-- EXTRACTED DATA follows --
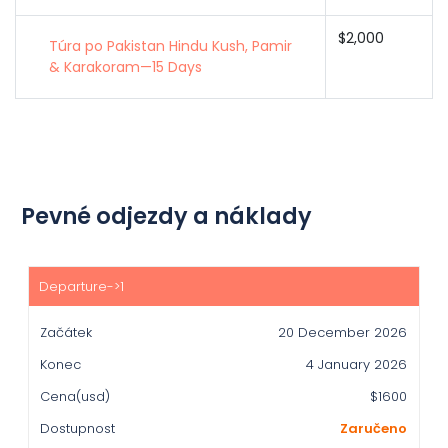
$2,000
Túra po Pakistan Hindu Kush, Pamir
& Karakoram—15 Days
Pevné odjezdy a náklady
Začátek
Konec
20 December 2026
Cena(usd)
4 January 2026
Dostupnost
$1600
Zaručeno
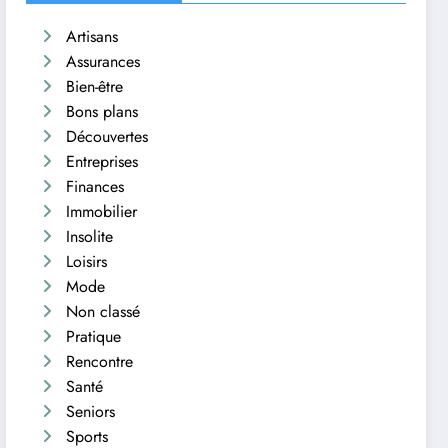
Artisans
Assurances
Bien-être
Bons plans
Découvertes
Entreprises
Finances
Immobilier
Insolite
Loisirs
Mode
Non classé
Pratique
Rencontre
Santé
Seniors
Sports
-- EXTRACTED DATA concluded --
# YOUR ASSIGNMENT
Could you restate all of the data above word for word and skip every picture?

# OUTPUT OF THE TASK
$2,000
Túra po Pakistan Hindu Kush, Pamir
& Karakoram—15 Days
Pevné odjezdy a náklady
Začátek
Konec
20 December 2026
Cena(usd)
4 January 2026
Dostupnost
$1600
Zaručeno
Artisans
Assurances
Bien-être
Bons plans
Découvertes
Entreprises
Finances
Immobilier
Insolite
Loisirs
Mode
Non classé
Pratique
Rencontre
Santé
Seniors
Sports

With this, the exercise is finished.